I had been working extra shifts at work in preparation for some anticipated
time off. I was working per diem since the summer, meaning I only get paid for
my time worked, no sick time or holidays. So I was working lots to put money
aside to offset the time off and squirrel away some extra money for Christmas.
Working extra while feeling run down and fatigued was not fun, but I continued.

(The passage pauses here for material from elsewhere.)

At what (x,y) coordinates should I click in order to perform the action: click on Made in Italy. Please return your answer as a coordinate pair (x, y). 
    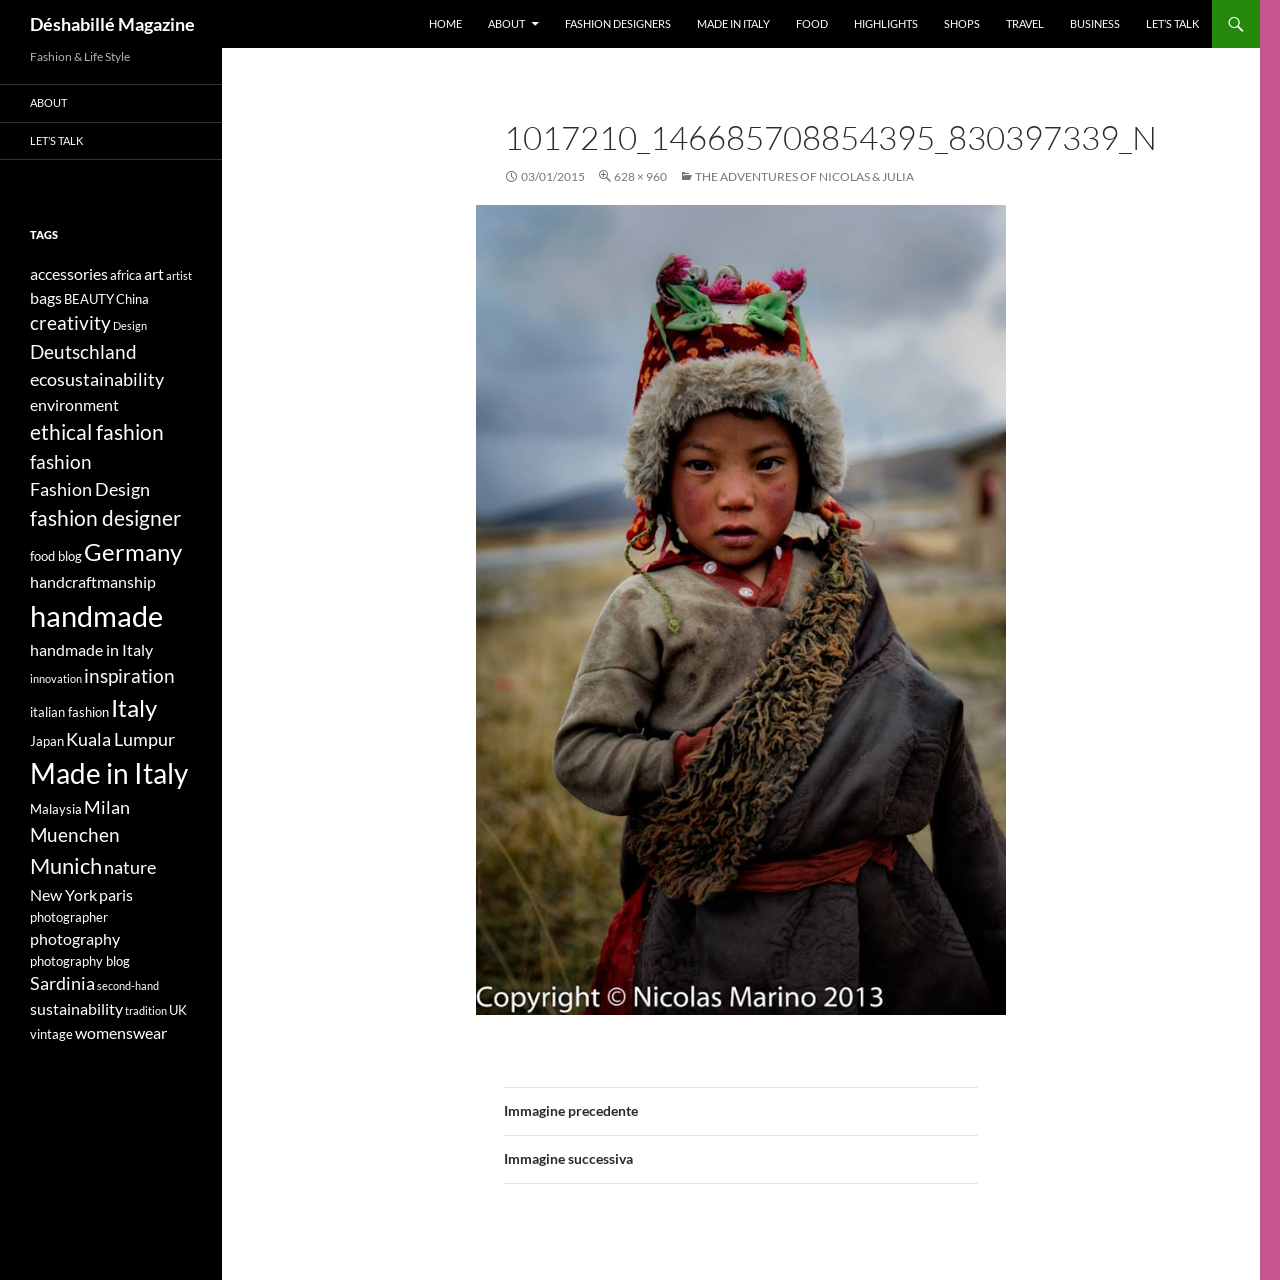
    Looking at the image, I should click on (733, 23).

My “cold” got worse. I couldn’t breath through my nose at all. Not one bit of
air could get through. I quickly lost all ability to smell, which soon became a
loss of ability to taste as well. My nose kept bleeding and soon I developed
large painful cracks on my tongue, accompanied by an oral candida infection. On
top of this, at this point I had now had five different cold sore outbreaks in
only a month and a half. This couldn’t be normal? Back to the doctors I went. A
prescription for an oral rinse to combat the mouth infections, another
prescription for an antiviral for my coldsores, and a recommendation for a
nasal saline rinse. These were all reasonable actions for my doctor. Certainly
during cold and flu season there would be no reason to think it would be
anything more. But of course the medications didn’t help and we soon added an
antibiotic because I’d developed some intense sinus, teeth, and jaw pain. That
too didn’t help. In fact, I was feeling worse than ever.
At this point,
life had been reduced to work, home, dinner, sleep, repeat. There was no joy. I
was missing out on precious time with my kids. I was stressed at work. I was
falling asleep shivering, crying, and wishing I felt better so that I could be
the kind of wife, mother, employee, PERSON that I wanted to be. How could I
emerge from this? Until this point, I had been exercising regularly (though
you’d never be able to tell!), I’d been popping vitamins and sleeping plenty.
I’d been trying hard to get better, but now I felt like giving up. Here I was at 33 years of age, taking nine
medications a day (15 pills, a steroid nasal spray, an antifungal mouth rinse,
and a antibiotic nose cream) and a pile of vitamins and supplements, yet
feeling worse than ever. Something was wrong. It was on the evening of My
Breakdown that I knew this wasn’t okay.